- [What you need to do]
For every line in the records below that holds "August", make a copy.

- [Record extracts]

|---|

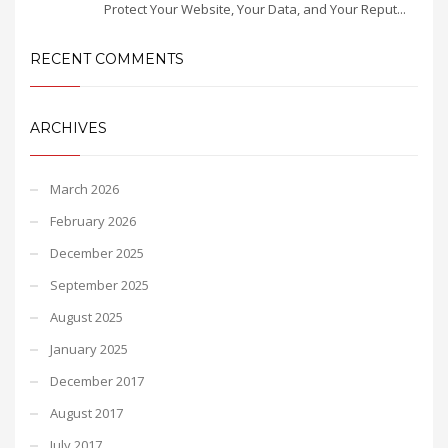
Protect Your Website, Your Data, and Your Reput...
RECENT COMMENTS
ARCHIVES
March 2026
February 2026
December 2025
September 2025
August 2025
January 2025
December 2017
August 2017
July 2017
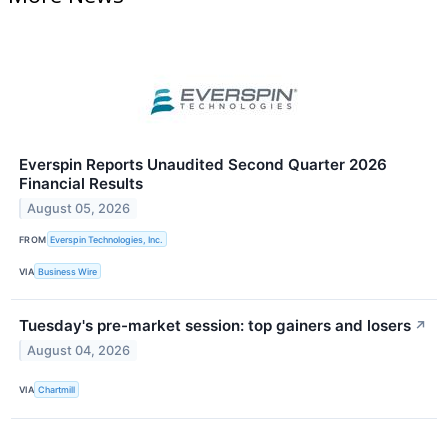
Everspin Reports Unaudited Second Quarter 2026
Financial Results
August 05, 2026
FROM
Everspin Technologies, Inc.
VIA
Business Wire
Tuesday's pre-market session: top gainers and losers
↗
August 04, 2026
VIA
Chartmill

|---|

- [Solution below]
August 2025
August 2017
August 05, 2026
August 04, 2026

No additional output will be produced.